Jay. My brother. We are on the same page. Modern Grecian should have never hit the show circuit. People always forget that there where two brothers with the last name Barris. Bill Hines. We all love that little hunched over cigar smoking gent. But admit it, he has built some FUGLY cars. My gist, don't build a ugly custom. Learn from the mistakes. Take from the good. Build your beauty.
Since people started customizing cars, there have been ugly customs! Heck I'm surprised with all the knowledge we have today, and all the inspiration that can be found online and in magazines that people still build ugly cars I guess it all comes down to bad skills and bad taste. I agree, some of the customs back in the late 1950s and 1960s were **** ugly, but the guys were experimenting, competing with the "wild" cars coming out of Detroit, and competing for attention and prices at the shows....what I have learned is that you sometime have to see the cars with your own eyes before you can judge them...since I first saw the Trendero in Piero's Mad Fabricators DVD I have always thought that that car looked like a freak...seing it in person made me change my mind.... I can't say that it is a beauty, but I liked it after I saw it and "experienced" it at the Kustoms Then and Now show: The same goes with the Joe Wilhelm built Mark I Mist...I must admit that it's not a beauty...but I wouldn't judge it until I have seen it in real person...

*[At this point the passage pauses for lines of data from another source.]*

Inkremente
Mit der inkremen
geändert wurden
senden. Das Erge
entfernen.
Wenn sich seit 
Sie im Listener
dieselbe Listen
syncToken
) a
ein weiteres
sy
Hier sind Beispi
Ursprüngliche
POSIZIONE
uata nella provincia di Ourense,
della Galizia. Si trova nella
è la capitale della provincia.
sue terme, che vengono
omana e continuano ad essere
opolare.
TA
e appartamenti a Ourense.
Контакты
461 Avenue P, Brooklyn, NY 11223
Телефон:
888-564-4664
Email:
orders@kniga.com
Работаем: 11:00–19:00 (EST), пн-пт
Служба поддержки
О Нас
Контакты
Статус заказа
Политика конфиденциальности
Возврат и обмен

I can't speak for the fifties. I was not there. But my fifteen year old mind remembers seeing a few full- on customs (of the time) and thinking- 'that ****s- no way around it'.

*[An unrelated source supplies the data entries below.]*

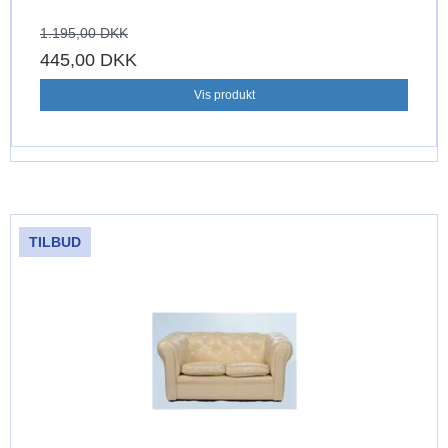
1.195,00 DKK
445,00 DKK
Vis produkt
TILBUD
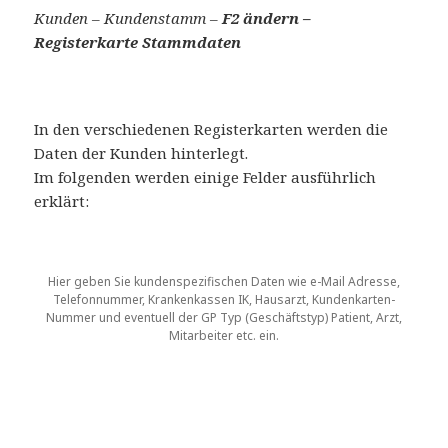
Kunden
–
Kundenstamm
–
F2 ändern –
Registerkarte Stammdaten
In den verschiedenen Registerkarten werden die
Daten der Kunden hinterlegt.
Im folgenden werden einige Felder ausführlich
erklärt:
Hier geben Sie kundenspezifischen Daten wie e-Mail Adresse,
Telefonnummer, Krankenkassen IK, Hausarzt, Kundenkarten-
Nummer und eventuell der GP Typ (Geschäftstyp) Patient, Arzt,
Mitarbeiter etc. ein.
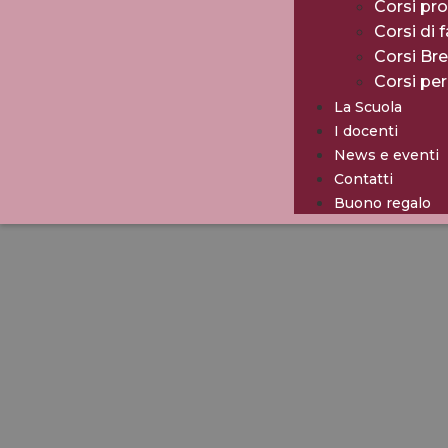
Corsi pro
Corsi di 
Corsi Br
Corsi pe
La Scuola
I docenti
News e eventi
Contatti
Buono regalo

I don't know if it strictly fits the category as a Kustom since, in the mind of the builder it was a prototype, but Father Alfred Juliano's 1957 Aurora "safety car" does display some rather questionable styling. Can't post a pic because I'm on my iPod, but Google it if you are unfamiliar with it and you will see what I mean. I'm sure it was considered wild stuff for the time, but looking at it now..... Funny thing is that it is another '50s era Connecticut project, like the Marratta Merc. Maybe it was something in the air or water up here back then!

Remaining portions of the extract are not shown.